I’m not really sure what lesson the show is trying to convey with this story, other than that being the sibling of a famous person is an unending, Sisyphean nightmare in which everyone has false motives. On a more subversive, witty show, that could have been a deeply funny conclusion, too, but The Grinder’s nowhere near the sophistication level required to play out a realization that dark, so it just comes out muddled.

The same thing goes for Dean’s ongoing attempts to seduce Claire, which are supposed to be puppyishly dumb but end up kind of bordering on sexual harassment. (I’m pretty sure making your co-worker come to a conference room to watch you in a TV sex scene isn’t kosher in a legal office, even if you are the Grinder.) The show ultimately has Dean learn his lesson by doing some real legal work (“We usually just did an all-nighter montage” on the fake show, which the real show underscores by having him … do an all-nighter montage), but the most he gets out of it from Claire is an acknowledgment that he did a decent job reading documents, and even that’s pushing it in terms of encouragement.

Still, that’s enough to fuel Dean further into his will-they-or-won’t-they fantasy, which, to me, still comes across as one-sided in a borderline creepy way. I don’t see any spark to indicate that Dean’s advances are anything but solid self-delusion — unlike his legal skills, which are also supremely deluded and unusual, but do at least come in handy now and again. Natalie Morales is great at dispatching sharp, funny dismissals, but since there appears to be pretty much zero chemistry between Claire and Dean (despite what Dean would like to believe), it doesn’t make a ton of sense as to why a smart, talented, no-bullshit woman would continue to put up with working at a job where one of her bosses constantly tries to hit on her. And while Rob Lowe’s manic energy works really well in a lot of the show’s elements, in a romantic context, it reads a little entitled and a little creepy. It’s the one un-charming element in a show that rides largely on Lowe’s charm.

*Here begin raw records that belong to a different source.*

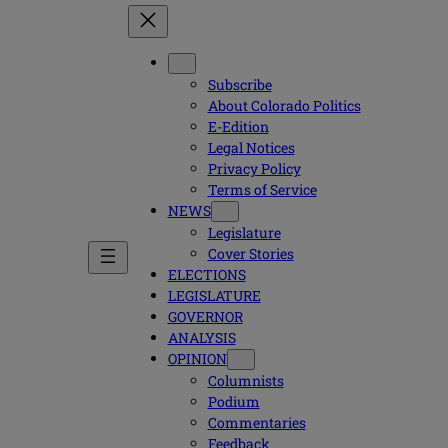
Subscribe
About Colorado Politics
E-Edition
Legal Notices
Privacy Policy
Terms of Service
NEWS
Legislature
Cover Stories
ELECTIONS
LEGISLATURE
GOVERNOR
ANALYSIS
OPINION
Columnists
Podium
Commentaries
Feedback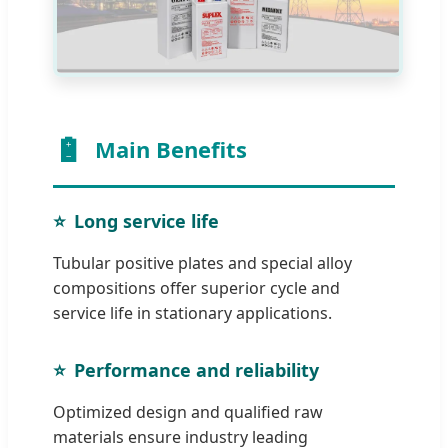
Main Benefits
Long service life
Tubular positive plates and special alloy
compositions offer superior cycle and
service life in stationary applications.
Performance and reliability
Optimized design and qualified raw
materials ensure industry leading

With that said, Lowe’s charm is otherwise powerful, and in every context save for that one, he’s more than earning his keep. (There were quite a few good Dean comebacks that I’ll round up below, but my favorite: “Going from TV law to actual law does have its challenges.” “No, that was seamless.”) If anything, I’m concerned that the show is keeping Fred Savage a little too collared: He’s obviously the straight man here, but Stewart should have some flaws and some weirdness to him too if the show is going to work. Instead, Savage barely gets any jokes of his own at all in this episode. (The one exception, which he nailed: “I’m starting to think the only honest thing you said is when you complimented me on my nice body!”)

Obviously, Dean needs to be the nuttiest member of this crew, but right now, the story of the show is pretty much just people relating to him in two ways: utter skepticism (Stewart, Claire) and utter adoration (everyone else). The only way The Grinder will get funnier is if it brings some more nuance to that portrayal and lets some of the other characters do stuff that’s a bit loopier or weirder or flawed. I’d like to see Debbie or one of the kids get genuinely pissed at Dean, or Stewart appreciate something Dean does from the start while everyone else doesn’t get it. Hopefully, this is just one of those new-show problems and things will get more fleshed-out, but right now, The Grinder still doesn’t feel much less two-dimensional than the fake legal drama it’s so eager to parody.

Other notes:

  • Getting hired for one scene in a fake TV show within a TV show is probably one of the weirder guest slots you can book as an actor, but it was nice to see Emmanuelle Chriqui in a role that wasn’t “token killjoy on Entourage.”
  • How Dean can tell someone’s using him for his fame: “They had that sort of Donner Party look in their eyes, like I was a steak they wanted to eat.”
  • Brandon, the sick, Grinder-loving kid at the party, looked like he might somehow be related to Fred Savage, but as far as I can tell, it’s just a resemblance. (In real life, Stewart’s kids would probably be a lot less blonde and wispy-looking, but hey, it’s TV.)
  • Dean can only relate to the concept of humility by thinking of Mark Harmon in Summer School.
  • The plotline of Steve Little’s Todd fearing he’ll get “written off the show” in real life was a clever one, but sadly kind of disappeared mid-episode, presumably cut for time. Hopefully we’ll see it continue into next week.
  • The Grinder (along with time-slot buddy Grandfathered) has been picked up for six more episodes, so look forward to at least a solid half-season with the Sanderson clan. They’re taking next week off for the World Series, though.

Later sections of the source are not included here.